Momenti di tensione alla stazione ferroviaria di Verona Porta Nuova, dove la Polizia di Stato ha arrestato un 22enne di origine nordafricana con l’accusa di violenza e resistenza a pubblico ufficiale.
L’intervento è stato effettuato dagli agenti del Settore Operativo Polizia Ferroviaria dopo la segnalazione della presenza di un giovane che, a bordo di un treno appena arrivato in stazione, stava arrecando disturbo agli altri passeggeri.
Accompagnato negli uffici di Polizia per le procedure di identificazione, il giovane avrebbe improvvisamente assunto un atteggiamento aggressivo e ostile, iniziando a insultare e minacciare gli agenti ad alta voce davanti ai viaggiatori presenti.
La situazione sarebbe poi degenerata quando il 22enne avrebbe tentato di sottrarsi al controllo, colpendo i poliziotti con calci e pugni nel tentativo di fuggire. Gli agenti sono comunque riusciti a bloccarlo e ad accompagnarlo negli uffici del Settore Operativo.
Anche una volta all’interno degli uffici, il giovane avrebbe continuato a mantenere un comportamento violento, arrivando a danneggiare il vetro di una porta della sala d’attesa.
Secondo quanto riferito dalla Polizia, il 22enne risulta pluripregiudicato per reati della stessa natura.

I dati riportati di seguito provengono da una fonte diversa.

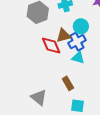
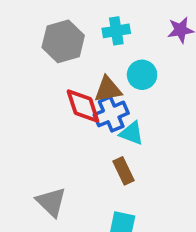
blue cross: (77, 42) -> (111, 114), moved
brown rectangle: (68, 83) -> (124, 171), moved

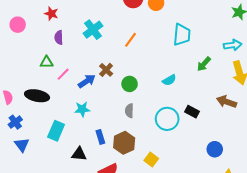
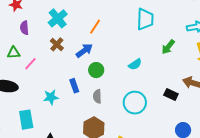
brown cross: (106, 70) -> (57, 44), moved
blue arrow: (87, 81) -> (84, 51), moved
black rectangle: (192, 112) -> (171, 95), moved
cyan rectangle: (56, 131) -> (26, 120), turned -30
blue rectangle: (100, 137) -> (74, 86), moved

Al termine degli accertamenti è stato quindi arrestato per violenza e resistenza a pubblico ufficiale.
Successivamente, il giudice ha convalidato l’arresto, disponendo nei suoi confronti l’aggravamento della misura dell’obbligo di firma, sostituita con la custodia in carcere, oltre a concedere il nulla osta all’espulsione al termine del periodo di detenzione.
Il giovane è stato inoltre denunciato per danneggiamento aggravato e destinatario di un ordine di allontanamento dalle cosiddette “zone rosse”.
Si ricorda che, in base al principio della presunzione di innocenza, la responsabilità penale dell’indagato potrà essere accertata soltanto con sentenza definitiva e irrevocabile.